JCCNetwork.id- Gunung Semeru, yang terletak di perbatasan Kabupaten Lumajang dan Malang, Jawa Timur, kembali menunjukkan aktivitas vulkanik yang signifikan pada Kamis pagi, dengan serangkaian erupsi yang tercatat dengan tinggi letusan antara 500 hingga 1.200 meter di atas puncaknya.
Erupsi pertama tercatat pada pukul 00.57 WIB, meskipun letusan tersebut tidak terlihat langsung, namun aktivitasnya terekam di seismograf dengan amplitudo maksimum 22 mm dan durasi 128 detik.
Erupsi kedua terjadi pada pukul 02.41 WIB, dengan hasil seismograf serupa, yaitu amplitudo maksimum 22 mm dan durasi 157 detik, meski visual letusan juga tidak teramati.
Pada pukul 05.05 WIB, Gunung Semeru kembali erupsi dengan tinggi kolom letusan teramati sekitar 500 meter.
Kolom abu berwarna putih hingga kelabu, dengan intensitas tebal, bergerak ke arah barat daya.
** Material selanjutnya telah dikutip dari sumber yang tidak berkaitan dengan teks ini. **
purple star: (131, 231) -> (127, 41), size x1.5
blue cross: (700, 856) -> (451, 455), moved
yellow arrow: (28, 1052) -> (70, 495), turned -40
Erupsi tersebut tercatat di seismograf dengan amplitudo maksimum 22 mm dan durasi 120 detik.
“Pada pukul 07.57 WIB, Gunung Semeru kembali erupsi dengan tinggi kolom letusan teramati sekitar 500 meter di atas puncak dan kolom abu teramati berwarna putih hingga kelabu dengan intensitas sedang ke arah barat daya,” kata Petugas Pos Pengamatan Gunung Semeru, Liswanto dalam laporan tertulis yang diterima di Lumajang.
Erupsi berikutnya terjadi pada pukul 07.57 WIB, dengan kolom abu yang kembali mencapai ketinggian sekitar 500 meter di atas puncak, dan bergerak ke arah barat daya.
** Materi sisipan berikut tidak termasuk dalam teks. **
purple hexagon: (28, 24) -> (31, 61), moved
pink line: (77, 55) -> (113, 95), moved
Selang hampir satu jam, pada pukul 08.51 WIB, erupsi mencapai titik puncaknya dengan kolom abu teramati hingga 1.200 meter di atas puncak, atau 4.876 meter di atas permukaan laut (mdpl).
Kolom abu berwarna putih hingga kelabu dengan intensitas sedang bergerak ke arah utara.
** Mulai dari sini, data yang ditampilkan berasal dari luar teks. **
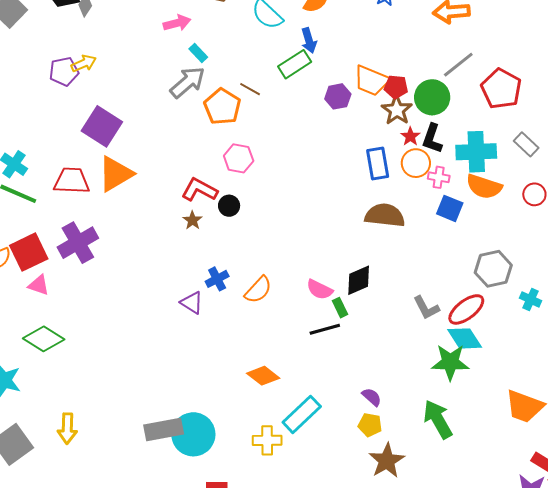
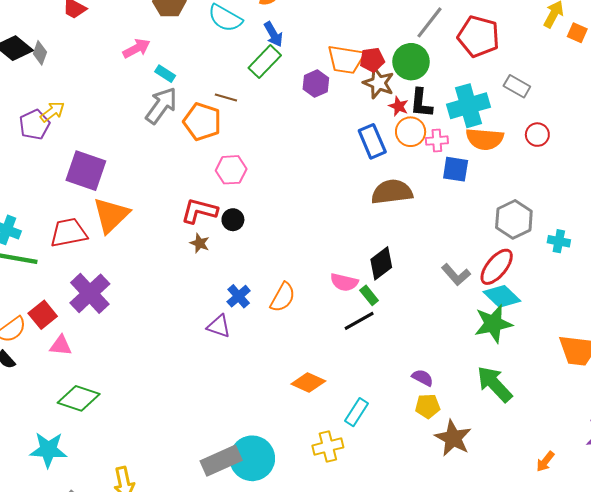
red square: (29, 252) -> (43, 315), size x0.7
cyan rectangle: (302, 414) -> (356, 412), size x0.7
“Kolom abu teramati berwarna putih hingga kelabu dengan intensitas sedang ke arah utara. Saat laporan itu dibuat, erupsi masih berlangsung,” tuturnya.
Erupsi terakhir yang tercatat pada pukul 10.02 WIB, tidak teramati secara visual, namun terus terekam di seismograf, dengan aktivitas vulkanik yang masih berlangsung.
Liswanto, petugas Pos Pengamatan Gunung Semeru, menegaskan bahwa gunung ini masih berstatus waspada.
Pusat Vulkanologi dan Mitigasi Bencana Geologi (PVMBG) memberikan sejumlah rekomendasi untuk mengurangi risiko bencana.
Masyarakat diminta untuk tidak melakukan aktivitas apa pun di sektor tenggara sepanjang Besuk Kobokan, sejauh delapan kilometer dari puncak gunung.
Selain itu, PVMBG juga melarang aktivitas di sepanjang tepi sungai Besuk Kobokan dalam jarak 500 meter karena berpotensi terkena perluasan awan panas dan aliran lahar yang dapat menjangkau hingga 13 kilometer dari puncak.
Warga juga diimbau untuk menghindari radius tiga kilometer dari kawah/puncak Gunung Semeru karena ancaman lontaran batu pijar.
“Masyarakat juga tidak boleh beraktivitas dalam radius 3 kilometer dari kawah/puncak Gunung Semeru, karena rawan terhadap bahaya lontaran batu pijar,” katanya.
Bencana alam ini juga berpotensi menyebabkan awan panas, guguran lava, dan lahar hujan di sepanjang aliran sungai yang berhulu di puncak Gunung Semeru, seperti di Besuk Kobokan, Besuk Bang, Besuk Kembar, dan Besuk Sat.
Potensi lahar juga diwaspadai di sungai-sungai kecil yang merupakan anak sungai dari Besuk Kobokan.